Os dois textos apresentam regras para descapitalizar as organizações criminosas. O texto do governo prevê a alienação de bens perdidos em favor da União sob a competência do gestor de ativos do Ministério da Justiça e Segurança Pública.
O substitutivo detalha e centraliza as medidas na Lei Antiterrorismo (Art. 2º-B, 2º-D) e inclui expressamente o bloqueio de ativos digitais, criptoativos, cotas societárias e bens mantidos em jurisdições offshores.
O parecer de Derrite exige comunicação imediata e obrigatória a órgãos de controle financeiro, como o Conselho de Controle de Atividades Financeiras (Coaf), Banco Central do Brasil (Bacen) e Comissão de Valores Mobiliários (CVM). Também determina o confisco ampliado de bens incompatíveis com a renda declarada do condenado nos cinco anos anteriores ao crime, salvo prova de origem lícita.
O produto da alienação dos bens perdidos deve ser destinado ao Fundo Estadual ou Distrital de Segurança Pública ou, na ausência deste, à Secretaria de Segurança Pública do estado onde o delito foi investigado. Já os bens móveis e imóveis apreendidos poderão ser destinados para uso de órgãos de segurança pública até a alienação definitiva.
Derrite reconheceu que "muitos pontos trazidos na proposição original são de excelente contribuição ao nosso sistema de justiça criminal". Veja abaixo os principais pontos que seguem no substitutivo:
Regras para infiltração policial;
Acesso facilitado a dados durante a investigação;
Criação do banco de dados sobre facções, mas com o nome de "Banco Nacional de Organizações Criminosas, paramilitares ou milícias privadas";
Intervenção judicial em empresas;
Afastamento cautelar do cargo, do emprego ou da função de agente público envolvido, como medida necessária à investigação;
Suspensão de contratos públicos;
Monitoramento audiovisual no parlatório de encontros físicos ou virtuais entre presos vinculados a facções ou milícias e seus visitantes, mediante autorização judicial, se houver indícios de uso para fins criminosos.
Vedação ao monitoramento da comunicação entre advogado e cliente, exceto em casos de fundadas suspeitas de conluio criminoso, a critério do juiz, que deve comunicar a decisão à OAB;
Transferência excepcional de presos.
Motta defendeu a escolha do relator após críticas de intergrantes do govenro Lula. "Li o relatório do deputado Derrite, que preserva avanços do projeto do Governo Federal e endurece as penas contra o crime.
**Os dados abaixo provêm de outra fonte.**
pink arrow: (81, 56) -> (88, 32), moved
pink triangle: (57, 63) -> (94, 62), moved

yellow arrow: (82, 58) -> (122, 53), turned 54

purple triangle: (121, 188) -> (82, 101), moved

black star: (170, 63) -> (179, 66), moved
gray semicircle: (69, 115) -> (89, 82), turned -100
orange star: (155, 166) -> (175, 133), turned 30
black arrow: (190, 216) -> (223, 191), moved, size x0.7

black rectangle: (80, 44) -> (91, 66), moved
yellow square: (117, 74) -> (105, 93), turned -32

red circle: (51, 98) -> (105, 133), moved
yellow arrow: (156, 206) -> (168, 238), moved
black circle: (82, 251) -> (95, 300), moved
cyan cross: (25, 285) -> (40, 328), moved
O plenário é soberano e o debate será amplo, transparente e democrático", disse no X.
O governo federal descarta classificar facções como organizações terroristas, argumentando que a mudança pode abrir uma brecha para operações dos Estados Unidos no Brasil, como ocorre na Venezuela.
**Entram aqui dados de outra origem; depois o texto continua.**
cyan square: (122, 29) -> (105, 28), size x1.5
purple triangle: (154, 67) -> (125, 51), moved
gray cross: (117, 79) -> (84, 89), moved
A ministra das Relações Institucionais, Gleisi Hoffmann, afirmou que a "opção pelo Secretário de Segurança do governador Tarcisio de Freitas contamina o debate com os objetivos eleitoreiros de seu campo politico". O líder do PT na Câmara, Lindbergh Farias (RJ), classificou a escolha como um "desrespeito" a Lula.
O governo enviou o PL antifacção ao Congresso após a megaoperação contra o Comando Vermelho no Rio de Janeiro. A ação terminou com 113 presos e 121 pessoas mortas, quatro delas eram policiais, e gerou uma troca de acusações entre o governador do estado, Cláudio Castro (PL), e o Executivo.